The Count felt bound to make an attempt to rouse him from this state of stupor and mental lethargy, this physical and intellectual prostration, which not unfrequently follows upon excessive fatigue and prolonged experiences of sorrow. Placing himself right in front of M. Desrioux, and compelling the latter to look up, he said—

"You have fulfilled to the utmost every duty, both as a son and a physician. You have fought against death, and have been worsted in the fight. Now, what do you intend doing?"

M. Desrioux looked at him at first without taking in the sense of his words, but, on the question being repeated, he exclaimed—

"What am I going to do? I know not—I know not."

"But I do," said the Count, decidedly. "You are going to rejoin her whom, after your mother, you loved best in the world, by whose side, even if you cannot altogether forget the past, you will at all events suffer less acutely. You are going to set out for Africa, and endeavour to rejoin Madame de Guéran."

"No, no I do not let us speak of her now," exclaimed M. Desrioux, "I have no right to talk about her. I must devote myself to the memory of my mother. All my thoughts belong to her, and I cannot turn to any one else."
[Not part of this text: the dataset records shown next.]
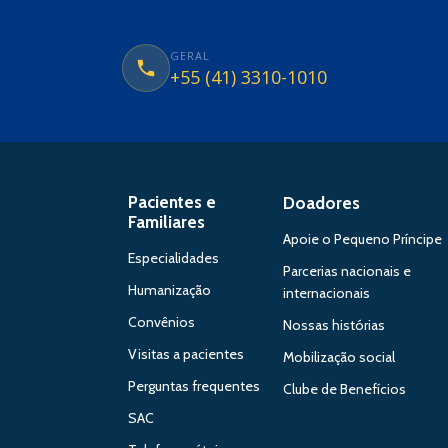
GERAL
+55 (41) 3310-1010
Pacientes e
Doadores
Familiares
Apoie o Pequeno Príncipe
Especialidades
Parcerias nacionais e
Humanização
internacionais
Convênios
Nossas histórias
Visitas a pacientes
Mobilização social
Perguntas frequentes
Clube de Benefícios
SAC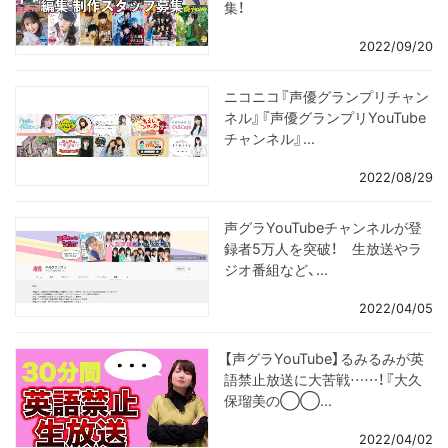
集！
2022/09/20
ニコニコ『声優グランプリチャン
ネル』『声優グランプリYouTube
チャンネル』...
2022/08/29
声グラYouTubeチャンネルが登
録者5万人を突破！ 生放送やラ
ジオ番組など、...
2022/04/05
【声グラYouTube】るみるみが英
語禁止放送に大苦戦……！『大久
保瑠美の◯◯...
2022/04/02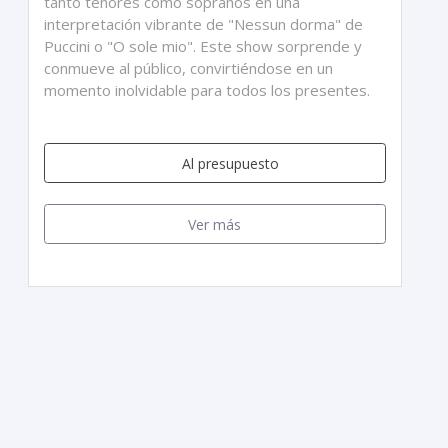
tanto tenores como sopranos en una
interpretación vibrante de "Nessun dorma" de
Puccini o "O sole mio". Este show sorprende y
conmueve al público, convirtiéndose en un
momento inolvidable para todos los presentes.
Al presupuesto
Ver más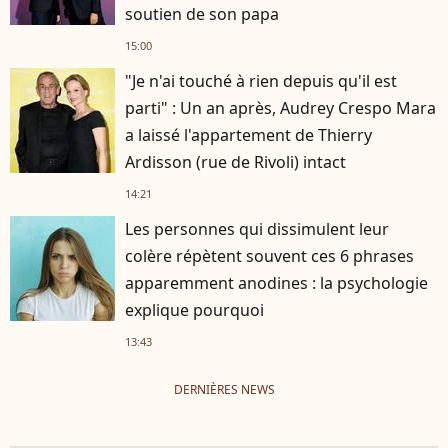
soutien de son papa
15:00
"Je n'ai touché à rien depuis qu'il est
parti" : Un an après, Audrey Crespo Mara
a laissé l'appartement de Thierry
Ardisson (rue de Rivoli) intact
14:21
Les personnes qui dissimulent leur
colère répètent souvent ces 6 phrases
apparemment anodines : la psychologie
explique pourquoi
13:43
DERNIÈRES NEWS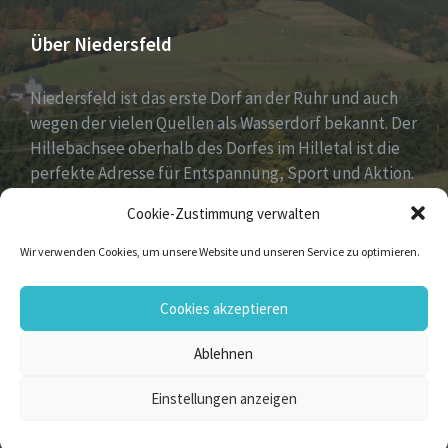
Über Niedersfeld
Niedersfeld ist das erste Dorf an der Ruhr und auch
wegen der vielen Quellen als Wasserdorf bekannt. Der
Hillebachsee oberhalb des Dorfes im Hilletal ist die
perfekte Adresse für Entspannung, Sport und Aktion.
Ruhe und Erholung findest du auf der Niedersfelder
Cookie-Zustimmung verwalten
Hochheide, 810 Meter hoch gelegen.
Wir verwenden Cookies, um unsere Website und unseren Service zu optimieren.
Email
Facebook
Flickr
Instagram
Vimeo
YouTube
Cookies akzeptieren
Ablehnen
© 2026 Niedersfeld
Einstellungen anzeigen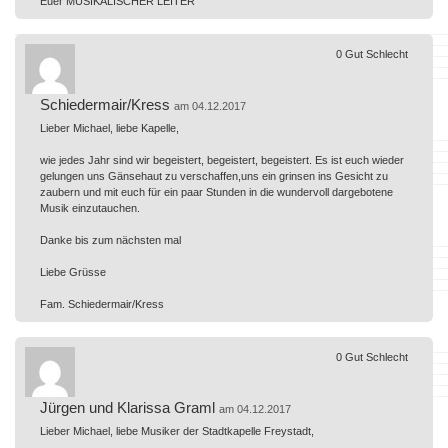
Euer MUSIKALISCHER LEITER
0
Gut
Schlecht
Schiedermair/Kress
am 04.12.2017
Lieber Michael, liebe Kapelle,
wie jedes Jahr sind wir begeistert, begeistert, begeistert. Es ist euch wieder
gelungen uns Gänsehaut zu verschaffen,uns ein grinsen ins Gesicht zu
zaubern und mit euch für ein paar Stunden in die wundervoll dargebotene
Musik einzutauchen.
Danke bis zum nächsten mal
Liebe Grüsse
Fam. Schiedermair/Kress
0
Gut
Schlecht
Jürgen und Klarissa Graml
am 04.12.2017
Lieber Michael, liebe Musiker der Stadtkapelle Freystadt,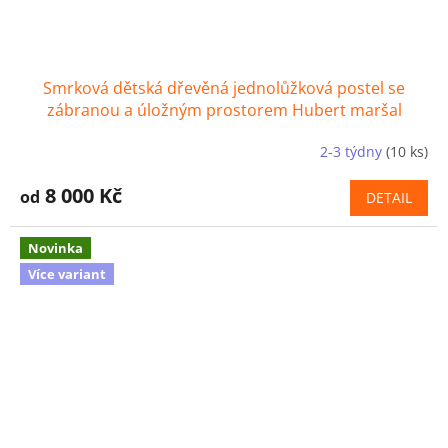
Smrková dětská dřevěná jednolůžková postel se
zábranou a úložným prostorem Hubert maršal
2-3 týdny
(10 ks)
8 000 Kč
od
DETAIL
Novinka
Více variant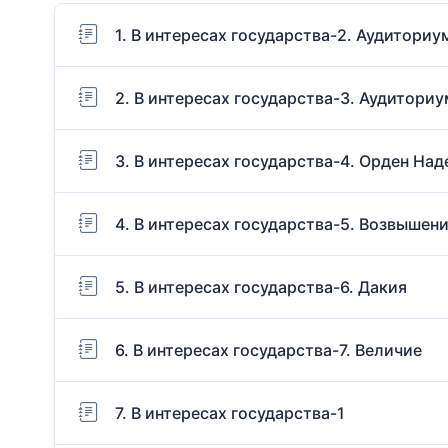
1. В интересах государства-2. Аудиториум
2. В интересах государства-3. Аудиториу
3. В интересах государства-4. Орден На
4. В интересах государства-5. Возвышен
5. В интересах государства-6. Дакия
6. В интересах государства-7. Величие
7. В интересах государства-1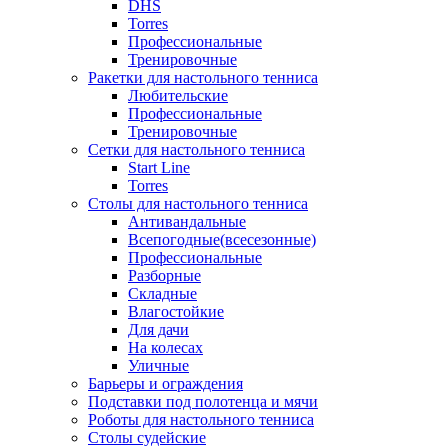
DHS
Torres
Профессиональные
Тренировочные
Ракетки для настольного тенниса
Любительские
Профессиональные
Тренировочные
Сетки для настольного тенниса
Start Line
Torres
Столы для настольного тенниса
Антивандальные
Всепогодные(всесезонные)
Профессиональные
Разборные
Складные
Влагостойкие
Для дачи
На колесах
Уличные
Барьеры и ограждения
Подставки под полотенца и мячи
Роботы для настольного тенниса
Столы судейские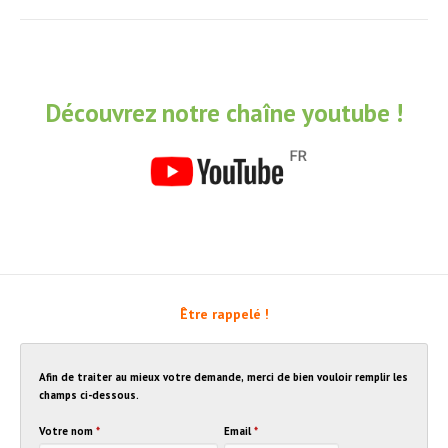
Découvrez notre chaîne youtube !
Être rappelé !
Afin de traiter au mieux votre demande, merci de bien vouloir remplir les
champs ci-dessous.
Votre nom
*
Email
*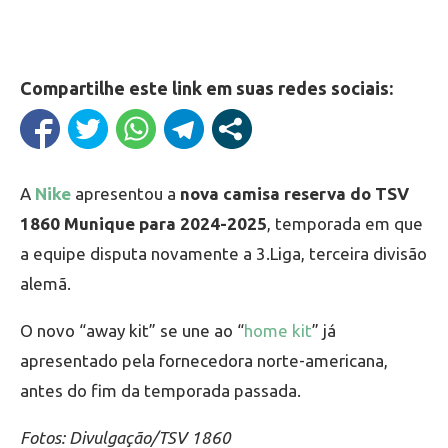
Compartilhe este link em suas redes sociais:
A
Nike
apresentou a
nova camisa reserva do TSV
1860 Munique para 2024-2025
, temporada em que
a equipe disputa novamente a 3.Liga, terceira divisão
alemã.
O novo “away kit” se une ao “
home kit
” já
apresentado pela fornecedora norte-americana,
antes do fim da temporada passada.
Fotos: Divulgação/TSV 1860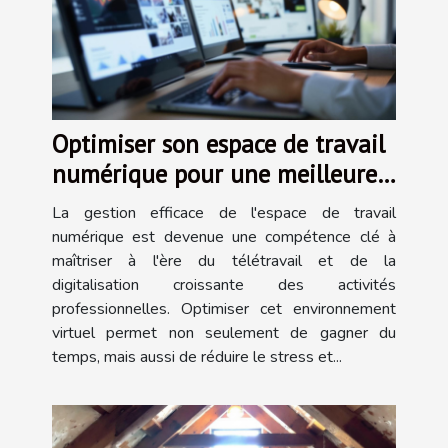
Optimiser son espace de travail
numérique pour une meilleure
productivité
La gestion efficace de l'espace de travail
numérique est devenue une compétence clé à
maîtriser à l'ère du télétravail et de la
digitalisation croissante des activités
professionnelles. Optimiser cet environnement
virtuel permet non seulement de gagner du
temps, mais aussi de réduire le stress et...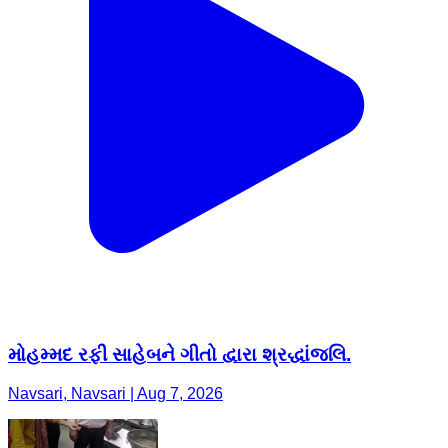
મોહમ્મદ રફી સાહેબને ગીતો દ્વારા શ્રદ્ધાંજલિ.
Navsari, Navsari | Aug 7, 2026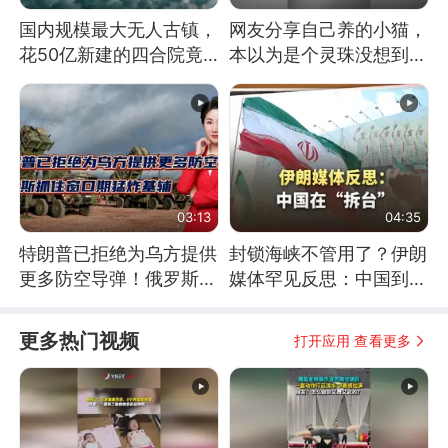
国内规模最大无人古镇，
网友分享自己养的小猫，
花50亿新建的四合院竟
本以为是个灵珠没想到是
没人住，发生了啥
魔丸
03:13
04:35
特朗普已拒绝为乌方提供
封锁海峡不管用了？伊朗
更多防空导弹！俄罗斯抓
媒体罕见反思：中国到底
住窗口期猛炸基辅
是不是在"拆台"
更多热门视频
打开应用 查看更多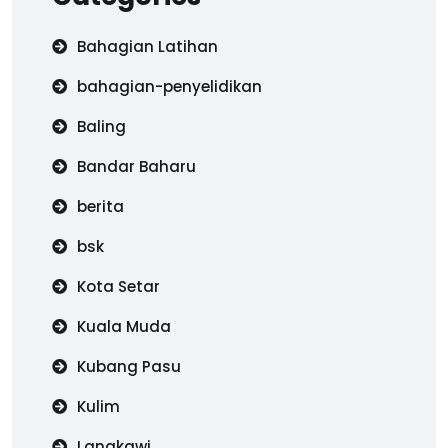
Bahagian Latihan
bahagian-penyelidikan
Baling
Bandar Baharu
berita
bsk
Kota Setar
Kuala Muda
Kubang Pasu
Kulim
Langkawi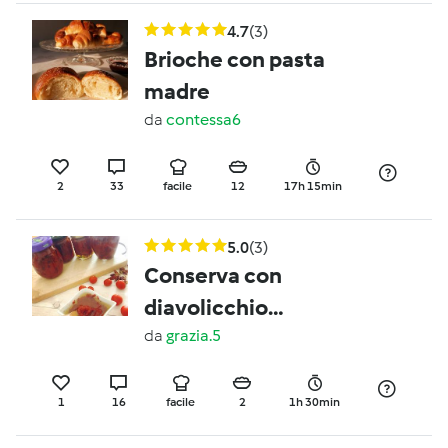
4.7
(3)
Brioche con pasta
madre
da
contessa6
2
33
facile
12
17h 15min
5.0
(3)
Conserva con
diavolicchio
(peperoncino)
da
grazia.5
1
16
facile
2
1h 30min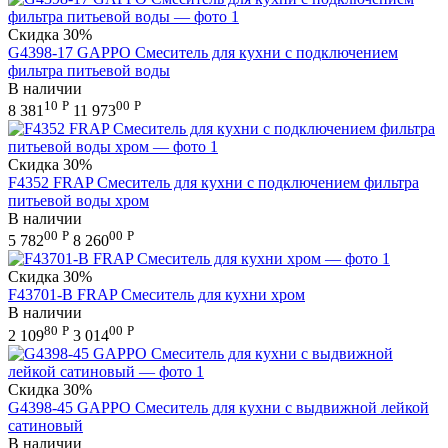
Скидка
30%
G4398-17 GAPPO Смеситель для кухни с подключением
фильтра питьевой воды
В наличии
10
Р
00
Р
8 381
11 973
Скидка
30%
F4352 FRAP Смеситель для кухни с подключением фильтра
питьевой воды хром
В наличии
00
Р
00
Р
5 782
8 260
Скидка
30%
F43701-B FRAP Смеситель для кухни хром
В наличии
80
Р
00
Р
2 109
3 014
Скидка
30%
G4398-45 GAPPO Смеситель для кухни с выдвижной лейкой
сатиновый
В наличии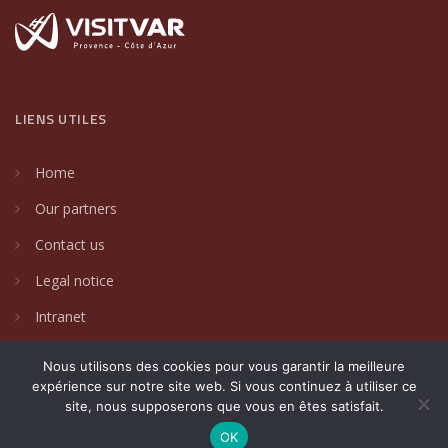
LIENS UTILES
Home
Our partners
Contact us
Legal notice
Intranet
Nous utilisons des cookies pour vous garantir la meilleure
expérience sur notre site web. Si vous continuez à utiliser ce
site, nous supposerons que vous en êtes satisfait.
2024 © Villages de caractère du Var. Un site créé par
DAKIN
Communication Globale
.
OK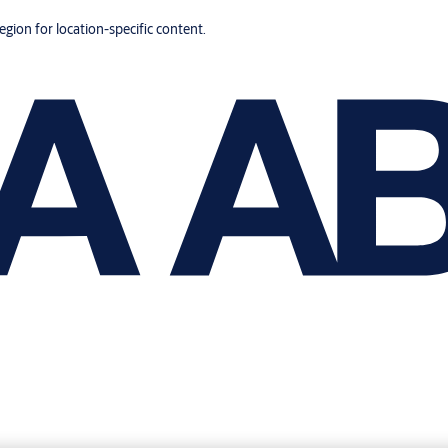
region for location-specific content.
"Was not Madame de Guéran a favourite with your mother?" asked the
Count.

"Oh! yes, a very great favourite."

"Then," replied M. de Pommerelle, "what wrong can there be in your devoting yourself to one who was dear to her whom you have lost? It is a homage to the dead to think of all they loved here below. And have you not also told me that Madame Desrioux regretted your having remained with her in Paris, and your refusal to accompany Madame de Guéran?"

"Yes, in her thorough unselfishness and self-denial she did her best to induce me to go, and was never tired of urging me. 'Go, my dear boy,' she would say, 'go with that charming woman. I am not jealous, I love her as a daughter. I will take care of myself during your absence, I will not be guilty of any imprudence, but will watch over myself for your sake. You will find me on your return, sitting by the window in my arm chair, waiting for you, and ready to welcome you back with a smile and a kiss.' I did well," continued M. Desrioux, "not to listen to her. I should not have seen her again, and she would have looked for me at her bedside in vain. Her latest moments, soothed, perhaps, by my presence, would have been sad indeed had I been away."